For Programmers: Free Programming Magazines  


Home > Archive > Java Help > August 2006 > Memory Allocation in Java









You are viewing an archived Text-only version of the thread. To view this thread in it's original format and/or if you want to reply to this thread please [click here]

 

Author Memory Allocation in Java
Christopher Smith

2006-08-26, 7:01 pm

Hi All -

Problem: I have a large array of floating point numbers I need to look
for. These results come from a brut-force grid search, where the
coordinates (x,y) are non-parametric test results.

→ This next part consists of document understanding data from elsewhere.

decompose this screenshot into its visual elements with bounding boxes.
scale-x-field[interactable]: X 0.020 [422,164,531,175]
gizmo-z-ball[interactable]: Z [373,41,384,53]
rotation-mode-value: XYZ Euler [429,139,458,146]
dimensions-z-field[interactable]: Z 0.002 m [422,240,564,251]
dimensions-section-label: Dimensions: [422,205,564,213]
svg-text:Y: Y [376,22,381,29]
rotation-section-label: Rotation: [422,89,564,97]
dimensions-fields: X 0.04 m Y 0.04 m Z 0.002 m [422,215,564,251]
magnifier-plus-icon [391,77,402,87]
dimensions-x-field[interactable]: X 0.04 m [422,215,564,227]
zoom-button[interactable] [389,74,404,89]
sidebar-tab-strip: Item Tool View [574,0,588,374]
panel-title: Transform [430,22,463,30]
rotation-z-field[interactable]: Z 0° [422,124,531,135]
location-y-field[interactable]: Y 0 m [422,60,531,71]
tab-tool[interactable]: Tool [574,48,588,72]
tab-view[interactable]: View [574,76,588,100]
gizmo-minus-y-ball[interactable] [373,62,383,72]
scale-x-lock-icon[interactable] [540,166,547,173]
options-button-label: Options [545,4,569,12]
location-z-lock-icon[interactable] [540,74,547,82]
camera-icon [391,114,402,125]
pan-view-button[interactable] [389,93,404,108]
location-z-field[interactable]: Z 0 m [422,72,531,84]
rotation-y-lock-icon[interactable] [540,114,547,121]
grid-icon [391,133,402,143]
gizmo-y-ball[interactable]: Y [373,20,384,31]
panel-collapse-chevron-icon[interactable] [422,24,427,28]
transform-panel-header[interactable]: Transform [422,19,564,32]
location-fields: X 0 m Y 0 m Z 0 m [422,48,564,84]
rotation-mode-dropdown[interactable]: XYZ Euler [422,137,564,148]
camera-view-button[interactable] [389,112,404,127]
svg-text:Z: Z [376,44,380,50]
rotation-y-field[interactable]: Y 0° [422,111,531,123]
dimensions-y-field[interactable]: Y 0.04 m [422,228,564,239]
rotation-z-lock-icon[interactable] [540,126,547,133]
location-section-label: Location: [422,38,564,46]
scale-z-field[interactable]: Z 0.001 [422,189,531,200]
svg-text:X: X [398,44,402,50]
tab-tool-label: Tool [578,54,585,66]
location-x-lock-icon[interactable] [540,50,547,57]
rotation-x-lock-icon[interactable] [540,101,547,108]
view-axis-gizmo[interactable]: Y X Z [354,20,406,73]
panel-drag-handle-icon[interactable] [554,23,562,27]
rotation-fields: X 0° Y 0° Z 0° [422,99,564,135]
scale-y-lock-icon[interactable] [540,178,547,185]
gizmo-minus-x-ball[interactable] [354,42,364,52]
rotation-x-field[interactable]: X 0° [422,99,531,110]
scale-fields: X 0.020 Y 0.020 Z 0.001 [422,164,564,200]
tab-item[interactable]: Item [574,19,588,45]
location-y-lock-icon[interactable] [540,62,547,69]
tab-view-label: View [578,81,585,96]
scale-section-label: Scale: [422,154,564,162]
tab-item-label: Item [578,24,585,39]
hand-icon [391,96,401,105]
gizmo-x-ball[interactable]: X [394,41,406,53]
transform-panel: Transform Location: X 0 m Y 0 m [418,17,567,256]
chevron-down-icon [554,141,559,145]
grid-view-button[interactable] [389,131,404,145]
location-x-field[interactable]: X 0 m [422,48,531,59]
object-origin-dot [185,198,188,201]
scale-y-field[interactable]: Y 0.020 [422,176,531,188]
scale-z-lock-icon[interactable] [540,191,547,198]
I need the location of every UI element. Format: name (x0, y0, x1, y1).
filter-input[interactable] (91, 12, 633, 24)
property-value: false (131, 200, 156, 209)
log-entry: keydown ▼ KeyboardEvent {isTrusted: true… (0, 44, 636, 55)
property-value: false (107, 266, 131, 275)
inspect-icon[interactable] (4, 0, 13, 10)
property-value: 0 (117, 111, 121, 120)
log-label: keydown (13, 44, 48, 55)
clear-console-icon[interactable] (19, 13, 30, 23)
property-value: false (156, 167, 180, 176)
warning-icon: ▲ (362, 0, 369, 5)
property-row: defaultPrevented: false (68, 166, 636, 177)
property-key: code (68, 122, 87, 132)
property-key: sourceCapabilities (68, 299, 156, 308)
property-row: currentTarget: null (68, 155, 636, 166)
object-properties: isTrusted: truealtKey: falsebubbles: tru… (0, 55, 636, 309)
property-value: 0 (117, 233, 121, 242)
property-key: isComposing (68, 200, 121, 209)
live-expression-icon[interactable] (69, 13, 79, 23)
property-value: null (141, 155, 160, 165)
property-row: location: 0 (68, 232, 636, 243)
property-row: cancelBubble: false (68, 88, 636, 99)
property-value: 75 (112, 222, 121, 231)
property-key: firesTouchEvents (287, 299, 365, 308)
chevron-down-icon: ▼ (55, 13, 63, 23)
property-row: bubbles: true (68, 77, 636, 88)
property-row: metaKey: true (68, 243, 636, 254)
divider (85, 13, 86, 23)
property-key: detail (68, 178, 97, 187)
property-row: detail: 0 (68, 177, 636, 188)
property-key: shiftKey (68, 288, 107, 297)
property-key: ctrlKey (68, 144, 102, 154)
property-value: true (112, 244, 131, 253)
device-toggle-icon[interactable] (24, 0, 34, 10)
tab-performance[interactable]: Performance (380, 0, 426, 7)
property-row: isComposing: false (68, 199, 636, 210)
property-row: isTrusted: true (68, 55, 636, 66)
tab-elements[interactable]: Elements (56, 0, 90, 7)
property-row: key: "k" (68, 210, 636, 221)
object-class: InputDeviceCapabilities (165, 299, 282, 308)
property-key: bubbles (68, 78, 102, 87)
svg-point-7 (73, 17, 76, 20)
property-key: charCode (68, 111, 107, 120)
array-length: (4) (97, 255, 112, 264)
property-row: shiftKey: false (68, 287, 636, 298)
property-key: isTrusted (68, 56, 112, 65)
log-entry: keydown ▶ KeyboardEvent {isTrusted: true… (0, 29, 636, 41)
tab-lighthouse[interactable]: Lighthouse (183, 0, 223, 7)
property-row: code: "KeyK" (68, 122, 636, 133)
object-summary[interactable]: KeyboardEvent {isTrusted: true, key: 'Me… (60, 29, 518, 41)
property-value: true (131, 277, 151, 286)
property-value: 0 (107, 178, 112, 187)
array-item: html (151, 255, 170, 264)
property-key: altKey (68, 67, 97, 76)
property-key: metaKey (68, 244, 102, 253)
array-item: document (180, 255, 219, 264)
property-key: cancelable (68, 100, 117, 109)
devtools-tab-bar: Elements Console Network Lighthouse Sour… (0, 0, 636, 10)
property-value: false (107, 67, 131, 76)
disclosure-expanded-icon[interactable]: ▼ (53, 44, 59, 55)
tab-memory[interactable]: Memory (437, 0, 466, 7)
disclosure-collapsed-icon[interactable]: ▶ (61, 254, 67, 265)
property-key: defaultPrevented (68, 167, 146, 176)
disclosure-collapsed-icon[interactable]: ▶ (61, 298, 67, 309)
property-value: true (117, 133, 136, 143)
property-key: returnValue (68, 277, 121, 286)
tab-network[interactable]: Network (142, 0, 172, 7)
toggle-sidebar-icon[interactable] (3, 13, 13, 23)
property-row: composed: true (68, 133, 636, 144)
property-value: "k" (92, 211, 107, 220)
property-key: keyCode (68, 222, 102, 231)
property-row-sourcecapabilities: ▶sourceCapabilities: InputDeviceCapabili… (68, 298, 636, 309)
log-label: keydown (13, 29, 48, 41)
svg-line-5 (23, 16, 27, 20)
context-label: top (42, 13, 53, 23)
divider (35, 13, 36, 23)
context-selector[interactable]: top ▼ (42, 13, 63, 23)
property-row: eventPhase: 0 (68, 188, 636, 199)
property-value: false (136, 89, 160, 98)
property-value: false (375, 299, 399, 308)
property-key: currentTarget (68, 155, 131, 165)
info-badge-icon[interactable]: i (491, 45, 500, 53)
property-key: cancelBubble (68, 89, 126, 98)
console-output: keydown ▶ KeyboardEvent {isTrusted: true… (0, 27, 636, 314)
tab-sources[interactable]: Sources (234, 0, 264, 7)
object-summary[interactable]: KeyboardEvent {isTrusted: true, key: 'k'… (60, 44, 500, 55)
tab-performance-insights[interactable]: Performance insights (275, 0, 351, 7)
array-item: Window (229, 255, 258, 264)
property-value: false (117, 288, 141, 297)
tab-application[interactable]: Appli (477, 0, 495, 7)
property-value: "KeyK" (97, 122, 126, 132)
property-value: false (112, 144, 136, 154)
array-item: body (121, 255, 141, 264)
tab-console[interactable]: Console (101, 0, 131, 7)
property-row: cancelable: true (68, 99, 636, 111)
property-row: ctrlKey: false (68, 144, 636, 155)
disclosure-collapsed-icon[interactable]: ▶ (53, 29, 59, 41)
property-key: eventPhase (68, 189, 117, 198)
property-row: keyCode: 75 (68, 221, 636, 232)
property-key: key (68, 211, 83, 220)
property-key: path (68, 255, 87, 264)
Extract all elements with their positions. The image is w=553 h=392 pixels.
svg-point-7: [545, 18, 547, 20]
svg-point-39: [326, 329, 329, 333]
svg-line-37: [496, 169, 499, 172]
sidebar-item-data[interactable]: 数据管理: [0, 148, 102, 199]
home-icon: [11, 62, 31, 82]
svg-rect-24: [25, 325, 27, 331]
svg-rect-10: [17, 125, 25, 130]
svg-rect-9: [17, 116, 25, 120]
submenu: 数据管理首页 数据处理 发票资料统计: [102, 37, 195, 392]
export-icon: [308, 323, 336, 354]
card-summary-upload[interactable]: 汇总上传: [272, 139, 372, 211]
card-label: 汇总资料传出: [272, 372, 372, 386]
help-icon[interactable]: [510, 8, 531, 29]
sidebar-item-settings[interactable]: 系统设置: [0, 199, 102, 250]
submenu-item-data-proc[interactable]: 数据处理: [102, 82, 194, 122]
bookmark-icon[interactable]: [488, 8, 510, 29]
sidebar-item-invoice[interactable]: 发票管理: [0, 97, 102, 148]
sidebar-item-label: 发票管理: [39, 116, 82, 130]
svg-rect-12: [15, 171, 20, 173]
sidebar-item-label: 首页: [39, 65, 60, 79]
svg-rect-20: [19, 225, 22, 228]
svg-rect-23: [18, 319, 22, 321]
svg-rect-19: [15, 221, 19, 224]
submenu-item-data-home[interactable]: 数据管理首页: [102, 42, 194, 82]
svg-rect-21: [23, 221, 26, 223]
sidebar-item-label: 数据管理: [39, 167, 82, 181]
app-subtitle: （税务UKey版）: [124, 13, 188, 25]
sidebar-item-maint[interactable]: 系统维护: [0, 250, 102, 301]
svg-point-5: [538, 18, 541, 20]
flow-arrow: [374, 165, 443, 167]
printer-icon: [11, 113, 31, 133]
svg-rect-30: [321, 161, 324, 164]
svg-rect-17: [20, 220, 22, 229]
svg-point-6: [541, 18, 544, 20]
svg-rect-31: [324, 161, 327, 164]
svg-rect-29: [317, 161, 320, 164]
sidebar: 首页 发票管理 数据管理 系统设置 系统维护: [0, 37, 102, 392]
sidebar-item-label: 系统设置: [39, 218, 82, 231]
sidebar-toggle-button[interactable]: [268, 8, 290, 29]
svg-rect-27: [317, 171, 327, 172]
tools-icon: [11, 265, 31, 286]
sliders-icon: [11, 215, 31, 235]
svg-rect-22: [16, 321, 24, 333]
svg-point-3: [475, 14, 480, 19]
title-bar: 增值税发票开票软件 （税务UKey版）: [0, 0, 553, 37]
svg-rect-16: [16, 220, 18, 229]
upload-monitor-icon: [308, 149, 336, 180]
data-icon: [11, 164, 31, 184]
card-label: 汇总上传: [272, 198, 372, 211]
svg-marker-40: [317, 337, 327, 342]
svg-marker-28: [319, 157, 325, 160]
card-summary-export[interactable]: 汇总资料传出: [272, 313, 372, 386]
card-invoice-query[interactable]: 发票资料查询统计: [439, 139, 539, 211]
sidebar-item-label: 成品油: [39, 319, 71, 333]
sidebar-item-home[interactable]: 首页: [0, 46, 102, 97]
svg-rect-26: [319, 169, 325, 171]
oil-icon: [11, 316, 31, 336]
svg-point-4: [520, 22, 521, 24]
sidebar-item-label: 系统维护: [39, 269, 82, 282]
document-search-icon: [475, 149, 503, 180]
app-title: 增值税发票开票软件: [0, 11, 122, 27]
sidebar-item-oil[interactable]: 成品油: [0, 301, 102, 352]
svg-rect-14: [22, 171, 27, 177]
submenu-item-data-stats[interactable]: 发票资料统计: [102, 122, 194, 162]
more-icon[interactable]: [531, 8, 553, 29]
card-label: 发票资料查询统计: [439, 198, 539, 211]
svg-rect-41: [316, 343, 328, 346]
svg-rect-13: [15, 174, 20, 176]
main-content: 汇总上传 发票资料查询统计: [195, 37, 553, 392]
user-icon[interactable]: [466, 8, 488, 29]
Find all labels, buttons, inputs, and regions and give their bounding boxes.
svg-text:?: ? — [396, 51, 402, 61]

The problem is that the length of x and y, and thus the size of the grid is
quite large. The length is a minimum of 120,000 both directions on the
grid, for a total of 14,400,000,000 possible combinations. Which obviously
consumes a lot of memory -- somewhere on the order of 500 MB, if 32-bit
floating point.

I'm trying to think through the best way to handle this. Currently, I'm
setting up an array Array[][] results = new Array[120000][120000].


Questions
When intitailizing the array, the ide usually hangs. Is the compiler
trying to find contingous memory?
Is there a better way to handle this the results? If I initialized a
vector of length 14.4 million, would that be faster? Any ideas are greatly
appreciated.

Thanks, chris
Andrew Thompson

2006-08-26, 7:01 pm

Christopher Smith wrote:
....
> Problem: I have a large array of floating point numbers

....
> ..... Which obviously
> consumes a lot of memory -- somewhere on the order of 500 MB, if 32-bit
> floating point.


Note that you can increase the memory available to
a Java process. See the -Xms/-Xmx flags.
<http://java.sun.com/j2se/1.5.0/docs...s/java.html#Xms>

Andrew T.

Patricia Shanahan

2006-08-26, 7:01 pm

Christopher Smith wrote:
> Hi All -
>
> Problem: I have a large array of floating point numbers I need to look
> for. These results come from a brut-force grid search, where the
> coordinates (x,y) are non-parametric test results.
>
> The problem is that the length of x and y, and thus the size of the grid is
> quite large. The length is a minimum of 120,000 both directions on the
> grid, for a total of 14,400,000,000 possible combinations. Which obviously
> consumes a lot of memory -- somewhere on the order of 500 MB, if 32-bit
> floating point.
>
> I'm trying to think through the best way to handle this. Currently, I'm
> setting up an array Array[][] results = new Array[120000][120000].
>
>
> Questions
> When intitailizing the array, the ide usually hangs. Is the compiler
> trying to find contingous memory?
> Is there a better way to handle this the results? If I initialized a
> vector of length 14.4 million, would that be faster? Any ideas are greatly
> appreciated.
>
> Thanks, chris


If it were a contiguous memory issue, that would go away if you
initialized each array separately - remembering you really have a
120,000 element array whose elements are references to 120,000 element
arrays of float.

Do you have enough swap space in the machine?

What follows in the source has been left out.